Fourth, integrate humanitarian response with social protection and development. Camps are not permanent solutions; neither is perpetual humanitarian dependency. National social protection systems must include IDPs — cash transfers, health insurance, access to education and vocational training. Donors and development actors should shift from short-term emergency projects to medium-term programs that create pathways to livelihoods, housing rehabilitation, and community reconciliation. These investments reduce long-term costs and stabilize communities that would otherwise become chronic zones of deprivation and recruitment by violent actors. The UN and development partners have frameworks for such transitions; what is missing is sustained financing and political commitment.

Fifth, place displaced people at the center of solutions. Too often, humanitarian programs are top-down. IDPs are not passive beneficiaries; they are rights-holders. Genuine participation means involving camp residents and displaced-led organizations in camp management, protection monitoring, and program design. When people are given leadership roles and avenues to earn income (through vocational training, small grants, cooperative projects) their dignity is restored and social cohesion with host communities improves. UN and NGO partners have documented the positive outcomes of refugee- and IDP-led initiatives; scaling these models is common-sense.
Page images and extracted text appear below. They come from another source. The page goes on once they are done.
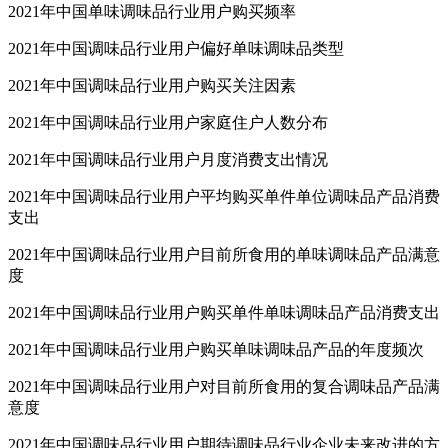
2021年中国单味调味品行业用户购买频率
2021年中国调味品行业用户偏好单味调味品类型
2021年中国调味品行业用户购买关注因素
2021年中国调味品行业用户家庭住户人数分布
2021年中国调味品行业用户月度消费支出情况
2021年中国调味品行业用户平均购买单件单位调味品产品消费
支出
2021年中国调味品行业用户目前所食用的单味调味品产品满意
度
2021年中国调味品行业用户购买单件单味调味品产品消费支出
2021年中国调味品行业用户购买单味调味品产品的年度频次
2021年中国调味品行业用户对目前所食用的复合调味品产品满
意度
2021年中国调味品行业用户期待调味品行业企业未来改进的方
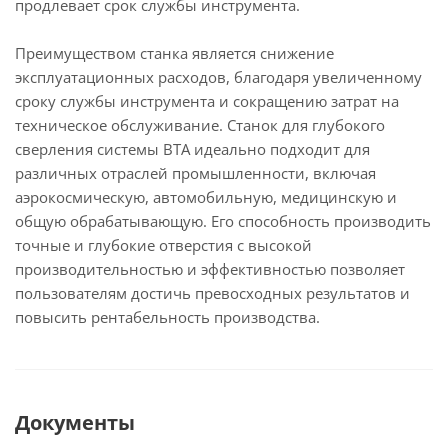
продлевает срок службы инструмента.
Преимуществом станка является снижение
эксплуатационных расходов, благодаря увеличенному
сроку службы инструмента и сокращению затрат на
техническое обслуживание. Станок для глубокого
сверления системы ВТА идеально подходит для
различных отраслей промышленности, включая
аэрокосмическую, автомобильную, медицинскую и
общую обрабатывающую. Его способность производить
точные и глубокие отверстия с высокой
производительностью и эффективностью позволяет
пользователям достичь превосходных результатов и
повысить рентабельность производства.
Документы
Sixth, improve data, registration and documentation. Lack of identity documents is a practical barrier to accessing services, cash, education and legal protections. Robust, secure registration systems, in partnership with national civil registration authorities, must be funded and implemented to ensure IDPs are visible in national planning. Data collection must be disaggregated by age, gender and vulnerability so that responses are tailored and equitable. UN and government registration exercises have made progress in parts of Nigeria, but gaps remain and affect protection outcomes.

Seventh, prepare for and prevent health crises. Cholera and acute watery diarrhoea outbreaks in displacement settings are preventable with proper WASH, timely vaccination campaigns, and functioning health referral systems. Health ministries, with support from WHO, UNICEF and partners, must prioritize cholera vaccination where risks are high and ensure ready surge capacity during outbreaks. Investing in WASH infrastructure in camps and host communities is cheaper and morally superior to reacting to preventable epidemics. Recent outbreaks in displacement-affected areas underscore this urgency.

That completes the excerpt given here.